To summarize, the findings are as follows: 1. Most Chinese landscape architects believe that microclimate is important in landscape design and will take it into account in their daily work. 2. Chinese landscape architects primarily use principles and guidelines, as well as strategies; they have a low-use frequency and understanding of mapping and evaluation methods. 3. The development of evidence-based microclimatic design prototypes is a positive response to Chinese landscape architects’ desire to learn about microclimatic design. 4. Chinese landscape architects are unfamiliar with microclimate software, but they are enthusiastic about it. By promoting microclimate software to Chinese landscape architects, it has the potential to improve their microclimatic design abilities.

Despite these findings, our research had several limitations. First, five percent of respondents did not respond to question 5, which asks them to choose the microclimatic design method they use most frequently in their work based on the given description. Possible reasons for the item nonresponse are that they do not use the microclimate design method in their daily work, or for other reasons, such as being overwhelmed with information, not understanding the terminology explanation, and so on. To reduce the bias introduced by missing answer options, it is necessary to include the option of not using microclimate design methods in daily work. Second, this study uses a convenience sample and may not represent the entire spectrum of background, education, and professional practices of Chinese landscape architects. Third, given that only a few papers mention the application of the COMFA model to design, and they are only published in English journals (e.g., [36,37]), the finding that 37% of the Chinese landscape architects surveyed are familiar with the model may reflect social disability bias.

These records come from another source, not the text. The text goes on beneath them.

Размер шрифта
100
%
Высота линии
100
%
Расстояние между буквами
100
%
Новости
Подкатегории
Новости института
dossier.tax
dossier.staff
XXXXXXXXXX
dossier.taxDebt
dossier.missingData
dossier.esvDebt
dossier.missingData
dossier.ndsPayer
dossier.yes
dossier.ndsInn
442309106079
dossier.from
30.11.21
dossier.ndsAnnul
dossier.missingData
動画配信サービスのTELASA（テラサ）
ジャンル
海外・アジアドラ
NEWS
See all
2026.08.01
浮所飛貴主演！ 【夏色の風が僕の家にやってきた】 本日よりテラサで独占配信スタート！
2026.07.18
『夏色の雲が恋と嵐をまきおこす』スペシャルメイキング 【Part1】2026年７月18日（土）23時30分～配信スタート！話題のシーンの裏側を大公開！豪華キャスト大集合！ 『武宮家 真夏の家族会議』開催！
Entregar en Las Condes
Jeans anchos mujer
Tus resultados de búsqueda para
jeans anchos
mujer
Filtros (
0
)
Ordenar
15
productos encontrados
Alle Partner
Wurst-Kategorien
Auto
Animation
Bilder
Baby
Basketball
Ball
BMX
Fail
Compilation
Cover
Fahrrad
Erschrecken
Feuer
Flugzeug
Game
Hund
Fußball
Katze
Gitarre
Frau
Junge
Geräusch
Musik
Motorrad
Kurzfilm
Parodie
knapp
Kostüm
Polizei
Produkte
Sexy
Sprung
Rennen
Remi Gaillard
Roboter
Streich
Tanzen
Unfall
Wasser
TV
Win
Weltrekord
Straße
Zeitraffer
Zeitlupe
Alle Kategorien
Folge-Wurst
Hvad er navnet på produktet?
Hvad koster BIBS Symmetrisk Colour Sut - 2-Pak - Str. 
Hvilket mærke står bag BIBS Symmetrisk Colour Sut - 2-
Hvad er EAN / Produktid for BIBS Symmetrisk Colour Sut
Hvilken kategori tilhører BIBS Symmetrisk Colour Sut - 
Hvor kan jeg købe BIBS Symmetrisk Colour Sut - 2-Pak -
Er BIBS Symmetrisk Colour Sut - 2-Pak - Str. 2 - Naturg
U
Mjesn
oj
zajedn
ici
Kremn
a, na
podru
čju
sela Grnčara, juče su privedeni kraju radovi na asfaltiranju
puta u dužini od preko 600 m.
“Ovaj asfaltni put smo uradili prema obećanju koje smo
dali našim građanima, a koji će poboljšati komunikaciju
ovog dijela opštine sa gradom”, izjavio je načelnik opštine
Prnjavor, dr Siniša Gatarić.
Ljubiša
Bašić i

4.2. Integrated Research and Design Guidance

The project design and its test results in this study support the previous research [23] by demonstrating the site’s microclimate improvement after design and by clarifying the concrete process of employing four methods (principles and guidelines, strategies, mapping, and evaluations). After the design, the thermal comfort condition of the site was greatly improved: the value of mean radiant temperature (MRT) in ENVI-met simulation results was significantly reduced after the design; and the energy budget values in the COMFA models were also clearly decreased.

Among the three selected locations for simulation, the biggest change before and after the design was the addition of more trees and consideration of the use of water features. As a result, the simulation results can support Brown’s theory that the primary task of creating thermal comfort is to control solar radiation and, generally, woody plants have the great influence on solar radiation in a landscape [16]. It also confirms Jin’s claim that the water feature has a positive effect on improving outdoor thermal comfort, especially the centralized water body [35].

4.3. User-Friendly Tools

The advantage of this study is innovatively providing a prototype with microclimate design methods and matched effectiveness test methods. This makes it much easier for practitioners to understand microclimates and use them in design practices. There are two models that were used in the effectiveness test, ENVI-met and COMFA. The similarity of them is that both of them can be used to help evaluating thermal comfort conditions. While the differences between them are shown as follows: 1. Compared to COMFA models, ENVI-met has a wider range of application. It can simulate a variety of microclimate factors and perform all kinds of microclimate analysis and evaluation, such as solar analysis, building physics, wind flow, and so on. Its applicable evaluation area ranges from square meters to small and medium-sized cities; COMFA models place a greater emphasis on evaluating human body thermal comfort, which involves more human-related parameters. As a result, its applicable scale is tied to the range of daily human activities and is more limited than the range of ENVI-met. 2. In terms of display form, ENVI-met can generate images, which is clear and easy to understand. COMFA models do not have images, but have formulas and calculation processes, which help users understand the principles behind them. 3. The ENVI-met has a higher use threshold than COMFA models. To use ENVI-met, users must first master specific microclimate knowledge and software operation skills. While for running COMFA models, users only need to enter basic microclimate parameters into COMFA models to quickly obtain a human thermal comfort evaluation result. Considering the advantages and disadvantages of ENVI-met and COMFA models, their combination will make the microclimate evaluation more comprehensive.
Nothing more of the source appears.